The RGGI market appears reasonably well designed and carefully monitored; if Shapiro knows of ways to game the RGGI design, then why didn’t he raise them during design of that system?  It will be a few years before the RGGI cap begins to bite and the market is really tested, but it looks like a reasonably sound design.

Pirrong is also quoted in the Chronicle saying, “Banks like the volatility and complexity, because the more volatile and complex, the more money they could make.  But volatility may make companies put off investing in cleaner technology because they can’t get an accurate estimate on the costs.”  On the other hand, volatility raises the value of options, which may increase the value of investing in cleaner technology.

Perhaps it bears mentioning that while a carbon tax would vary more or less directly in proportion to macroeconomic activity, a cap-and-trade approach would likely have a modest counter-cyclical effect.  The cap would become less binding during recessions – permit prices would fall – and the cap would become more binding during economic booms.

I may sound like a cap-and-trade advocate, but not really.
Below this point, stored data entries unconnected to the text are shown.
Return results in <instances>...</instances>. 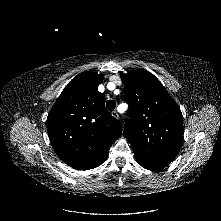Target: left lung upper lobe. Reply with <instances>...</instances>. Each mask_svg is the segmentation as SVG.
<instances>
[{"label": "left lung upper lobe", "instance_id": "obj_1", "mask_svg": "<svg viewBox=\"0 0 221 221\" xmlns=\"http://www.w3.org/2000/svg\"><path fill=\"white\" fill-rule=\"evenodd\" d=\"M129 104L131 122L124 136L135 157L168 165L179 152L183 139V116L161 82L146 70L120 75Z\"/></svg>", "mask_w": 221, "mask_h": 221}]
</instances>
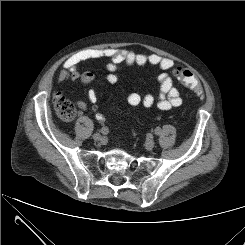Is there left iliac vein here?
<instances>
[{
	"label": "left iliac vein",
	"instance_id": "4c4485c4",
	"mask_svg": "<svg viewBox=\"0 0 245 245\" xmlns=\"http://www.w3.org/2000/svg\"><path fill=\"white\" fill-rule=\"evenodd\" d=\"M155 146V143L152 139H148L146 142H145V148L147 150H152Z\"/></svg>",
	"mask_w": 245,
	"mask_h": 245
}]
</instances>
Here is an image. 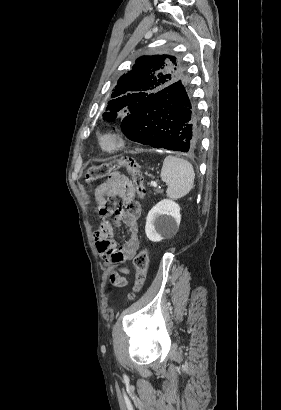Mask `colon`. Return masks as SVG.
Instances as JSON below:
<instances>
[{
	"label": "colon",
	"mask_w": 281,
	"mask_h": 410,
	"mask_svg": "<svg viewBox=\"0 0 281 410\" xmlns=\"http://www.w3.org/2000/svg\"><path fill=\"white\" fill-rule=\"evenodd\" d=\"M120 168H126L129 171L136 193L140 197H143L145 195L143 176L138 170L135 162L130 158H120L108 163L92 166L88 169L85 175V179L87 182L102 180L110 176ZM108 205L109 207L115 209H127L131 214H138L140 210L137 202L133 201L127 196L119 194L111 196L108 200ZM148 264V252L145 249L141 250L134 259V265L136 268V281L130 294V299H133L143 288L147 277Z\"/></svg>",
	"instance_id": "5ec220e1"
}]
</instances>
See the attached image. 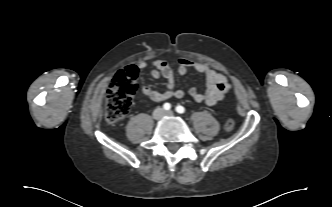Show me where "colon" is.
<instances>
[{
	"instance_id": "colon-1",
	"label": "colon",
	"mask_w": 332,
	"mask_h": 207,
	"mask_svg": "<svg viewBox=\"0 0 332 207\" xmlns=\"http://www.w3.org/2000/svg\"><path fill=\"white\" fill-rule=\"evenodd\" d=\"M138 71L135 67L129 66L117 71L107 91L105 118L109 123H117L129 112L133 96L137 92ZM235 122L228 119L225 129L232 131Z\"/></svg>"
}]
</instances>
I don’t have a hard conclusion on whether cap-and-trade or carbon taxes would work best.  But like Rob Stavins, I am opposed “to the confused and misleading straw-man arguments that have sometimes been used against cap-and-trade by carbon-tax proponents.”

Stavins also writes:

Proponents of carbon taxes worry about the propensity of political processes under a cap-and-trade system to compensate sectors through free allowance allocations, but a carbon tax is sensitive to the same political pressures, and may be expected to succumb in ways that are ultimately more harmful:  reducing environmental achievement and driving up costs.

The Hamilton Project staff concluded in an overview paper (which I highly recommend) that a well-designed carbon tax and a well-designed cap-and-trade system would have similar economic effects.  Hence, they said, the two primary questions to use in deciding between them should be:  (1) which is more politically feasible; and (2) which is more likely to be well-designed?
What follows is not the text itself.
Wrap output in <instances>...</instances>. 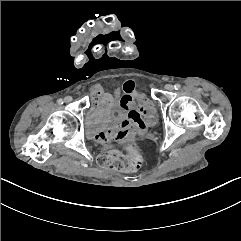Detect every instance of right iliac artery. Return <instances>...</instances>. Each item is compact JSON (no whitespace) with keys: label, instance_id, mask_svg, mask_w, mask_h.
Returning <instances> with one entry per match:
<instances>
[{"label":"right iliac artery","instance_id":"right-iliac-artery-1","mask_svg":"<svg viewBox=\"0 0 241 241\" xmlns=\"http://www.w3.org/2000/svg\"><path fill=\"white\" fill-rule=\"evenodd\" d=\"M57 103H58L59 105H62V104H63V100H62V99H58V100H57Z\"/></svg>","mask_w":241,"mask_h":241}]
</instances>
Stavins answers the two questions in favor of cap-and-trade, citing “real world political forces” as the reason to think cap-and-trade would be better designed.  For more by Stavins on the topic, see “A U.S. Cap-and-Trade System to Address Global Climate Change.”

On the carbon tax side of the issue, Greg Mankiw is probably most prominent among economist-advocates.

At Environmental Economics, John Whitehead advises: the “economic case for cap-and-trade (or a carbon tax) is clear.”